> Your goal: In the data below, find each line containing the string "Rechercher" and return it.

>>

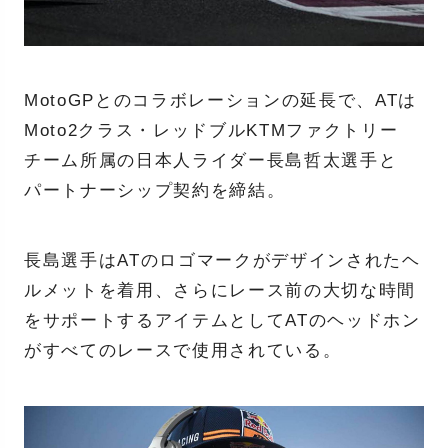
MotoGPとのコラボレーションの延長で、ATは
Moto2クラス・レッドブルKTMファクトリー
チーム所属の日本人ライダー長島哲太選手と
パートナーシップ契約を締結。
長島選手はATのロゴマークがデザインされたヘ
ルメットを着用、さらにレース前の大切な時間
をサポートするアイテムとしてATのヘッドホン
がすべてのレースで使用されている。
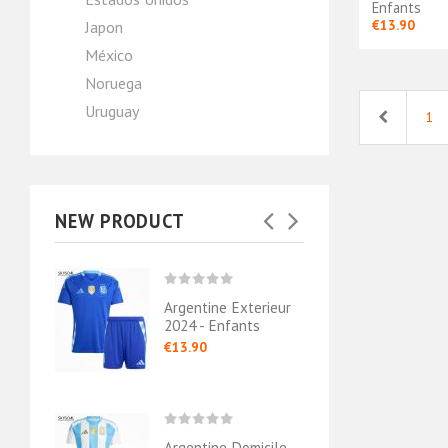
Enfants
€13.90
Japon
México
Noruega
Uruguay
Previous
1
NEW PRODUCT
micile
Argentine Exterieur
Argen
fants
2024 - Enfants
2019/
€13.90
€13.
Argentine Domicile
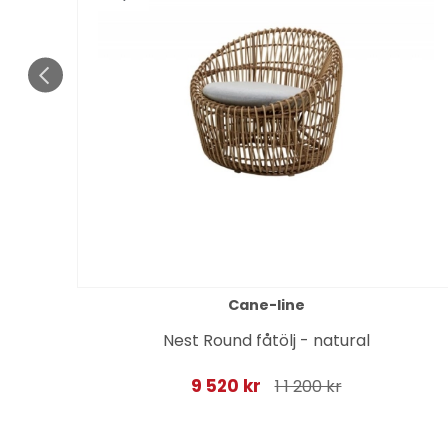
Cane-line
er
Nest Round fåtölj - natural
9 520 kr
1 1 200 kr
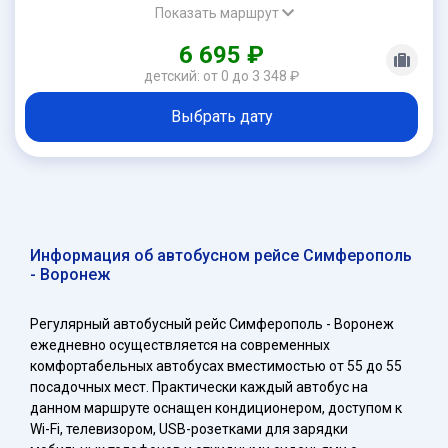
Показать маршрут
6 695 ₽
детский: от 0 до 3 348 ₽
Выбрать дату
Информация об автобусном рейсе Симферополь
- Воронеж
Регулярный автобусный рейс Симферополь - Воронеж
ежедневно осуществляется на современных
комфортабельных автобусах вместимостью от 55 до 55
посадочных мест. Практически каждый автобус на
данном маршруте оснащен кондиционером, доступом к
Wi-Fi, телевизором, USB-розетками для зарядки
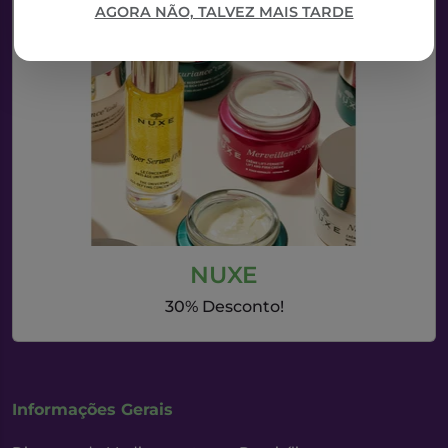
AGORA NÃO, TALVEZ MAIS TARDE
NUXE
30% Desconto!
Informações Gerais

<<
>>

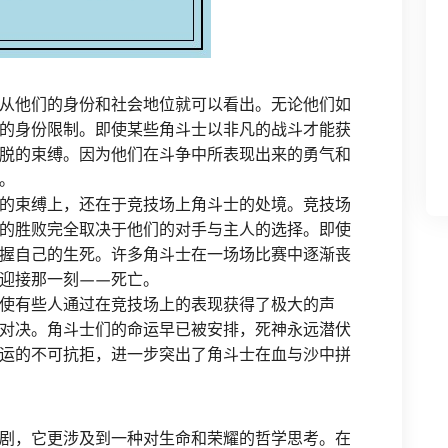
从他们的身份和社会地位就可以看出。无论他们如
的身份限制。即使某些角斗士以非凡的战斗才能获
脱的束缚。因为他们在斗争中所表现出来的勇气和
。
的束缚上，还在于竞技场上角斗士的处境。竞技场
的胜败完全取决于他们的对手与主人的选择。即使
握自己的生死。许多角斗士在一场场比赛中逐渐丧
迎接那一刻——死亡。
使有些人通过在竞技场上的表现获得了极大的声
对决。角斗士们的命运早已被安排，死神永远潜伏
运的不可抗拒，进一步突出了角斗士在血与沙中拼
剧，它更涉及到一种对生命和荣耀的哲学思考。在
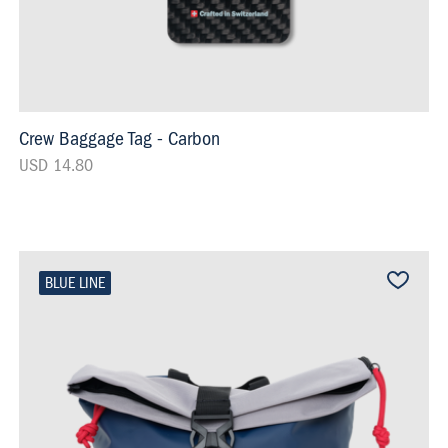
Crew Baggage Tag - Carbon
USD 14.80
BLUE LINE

<<
>>

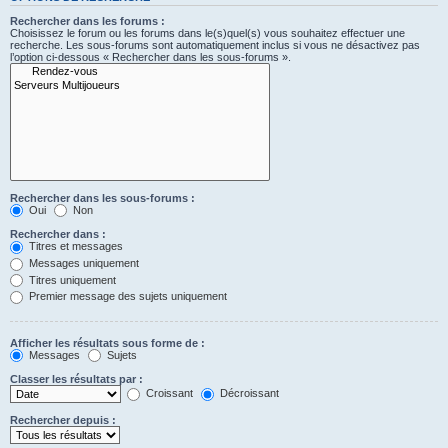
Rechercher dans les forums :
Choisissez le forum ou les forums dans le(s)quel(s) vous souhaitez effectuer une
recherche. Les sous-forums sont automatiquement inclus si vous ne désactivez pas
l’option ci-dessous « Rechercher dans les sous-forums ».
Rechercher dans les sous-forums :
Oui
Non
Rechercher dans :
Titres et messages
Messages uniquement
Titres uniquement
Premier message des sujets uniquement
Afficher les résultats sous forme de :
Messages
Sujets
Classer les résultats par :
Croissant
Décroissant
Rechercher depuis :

<<

> Answer for the task:
Rechercher dans les forums :
l’option ci-dessous « Rechercher dans les sous-forums ».
Rechercher dans les sous-forums :
Rechercher dans :
Rechercher depuis :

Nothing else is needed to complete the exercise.